Ridiculous as Harriet’s caricatures may be, then, they speak to her deeply felt fears of re-imagining womanhood, fears every bit as present in debates about contemporary gender issues: the right to abortion undercuts an assumption that women are naturally mothers; the rights of transgender women undercuts an assumption that womanhood is purely genetics; the right to wear as many pants as I want and as short a skirt as I want undercuts an assumption that what I wear reflects my character, however others define it for me; and so on.
So really, no, I couldn’t call Harriet a feminist; I hesitate to call her an advocate of women’s rights. If I could somehow channel her spirit, I might ask her, as I’d ask any visitor on a tour, why she was so committed to the definitions of womanhood—wifehood, motherhood, modesty—that she defends throughout these novels. I’d ask what she felt she was giving up if those definitions changed, but also how changing those definitions might make life better for other women, living in circumstances—poverty, abusive marriages, abandonment—very different from her own. I’d ask her to consider what she might gain if those definitions broadened.
I don’t know what Harriet would say.
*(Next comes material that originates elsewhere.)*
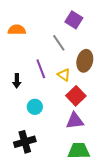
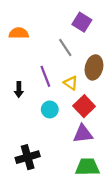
cyan circle: (35, 107) -> (50, 109), moved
I would probably confess that if I had a band, I would call it Miss Dangyereyes, and that I demand, as she demanded, “equality as a woman, a human being.”
Anita Durkin is the Visitor Experience Manager at the Harriet Beecher Stowe Center. She has a Ph.D. in 19th-century American literature, loves poetry, running, and native wildlife, and can be found with a guitar in her hands when not talking about social justice.